You may also want to have a family, but having children in the “real world” is an expensive proposition. The pain of childbirth and lengthy parenting slogans can also be a deterrent. Imagine being able to pick and raise virtual babies. Back in the “Neo Pets” days, virtual babies would be nurtured, educated, and mostly fed and cared for. The cost of doing all of this will likely be a fraction of its real-world equivalent. But imagine a world where babies don’t suckle in the middle of the night, have no stretch marks, no pain. And those children will be yours. They will have your digital DNA in them. You will have “clear headers” for them.

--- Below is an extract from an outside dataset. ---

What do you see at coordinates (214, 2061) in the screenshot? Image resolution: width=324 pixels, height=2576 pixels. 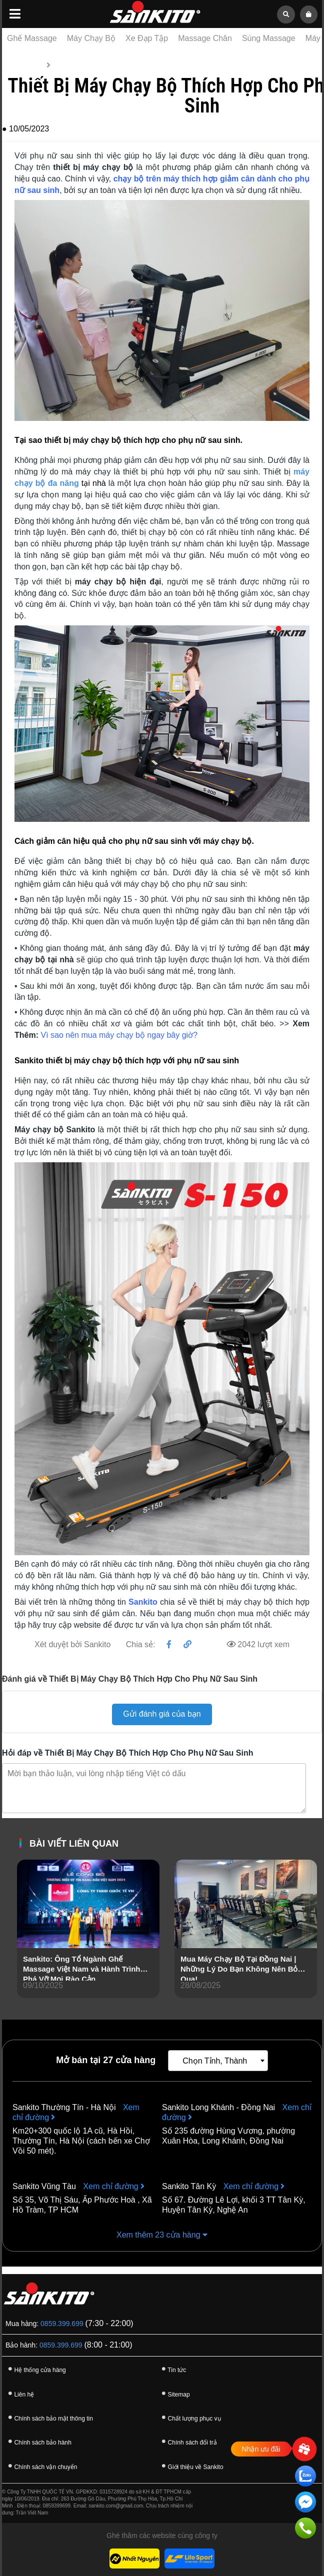 I see `Chọn Tỉnh, Thành [textbox]` at bounding box center [214, 2061].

That’s the flip side, and the metaverse could theoretically limit the diversity and openness of the early Internet. But as Abovitz points out, the big strides don’t come from startups in the garage but from big tech companies who, like Facebook, can afford to invest billions of dollars and become become the “technologist” of our time. The risk, as we’ve seen in recent years, is that we might end up giving our lives to a few companies that rent out their serfs, not citizens, the daily digital bread. their day because “we love their free software and games”.
The history of the last decade – increasing technological concentration, censorship and growing inequality – may only repeat itself in the new universe. After all, we’ve known the negative social effects of internet technology for a quarter of a century, yet continue to strengthen and expand its centralizing power. Fink argues that the pace of technology development is so fast that “there is no form of representative government to keep up with what is happening.” Instead, we may see a further strengthening of our already existing “surveillance society” — and even a move toward eternal life (or, perhaps, life in the future). eternal second life) by loading consciousness into the metaverse.
Yanis Varoufakis, a former Greek finance minister, suggests that the metaverse could be the killer app for an emerging “technological feudalism” where a handful of companies are essentially creating “rights” absolute control of your senses in the multiverse created by some device.” These companies may exercise “excessive power over troubled souls,” a perversion as first discovered in Huxley’s Brave new worldand more recently movies like The place of paradise and 2047.
This sounds a bit scary. But as the real world becomes more and more problematic and people seek to escape the inflation, crime, disease, and other norms of contemporary living, the appeal of another world, a a place of escape, which can be irresistible to consumers and highly profitable for suppliers.